● **WHAT THE TASK REQUIRES**:
Output, word for word, the lines of this listing that fall between the line with "Schnittstellen auch eine bidirektionale" and the line with "verschiedenen Variationen, z.B.", counting both of those lines, and no others.

● **RECORD EXCERPTS**:
..........
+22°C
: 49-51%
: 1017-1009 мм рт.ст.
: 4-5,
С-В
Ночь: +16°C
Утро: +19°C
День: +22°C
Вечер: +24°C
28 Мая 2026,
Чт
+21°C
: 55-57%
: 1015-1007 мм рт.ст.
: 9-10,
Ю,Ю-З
..........
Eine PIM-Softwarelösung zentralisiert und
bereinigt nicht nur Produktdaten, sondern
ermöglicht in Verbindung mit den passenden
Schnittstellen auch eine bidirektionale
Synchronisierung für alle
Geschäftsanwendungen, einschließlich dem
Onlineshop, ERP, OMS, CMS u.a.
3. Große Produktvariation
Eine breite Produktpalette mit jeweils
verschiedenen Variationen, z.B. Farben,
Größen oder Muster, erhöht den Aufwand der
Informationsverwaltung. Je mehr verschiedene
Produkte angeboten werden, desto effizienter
..........
● **THE ANSWER**:
Schnittstellen auch eine bidirektionale
Synchronisierung für alle
Geschäftsanwendungen, einschließlich dem
Onlineshop, ERP, OMS, CMS u.a.
3. Große Produktvariation
Eine breite Produktpalette mit jeweils
verschiedenen Variationen, z.B. Farben,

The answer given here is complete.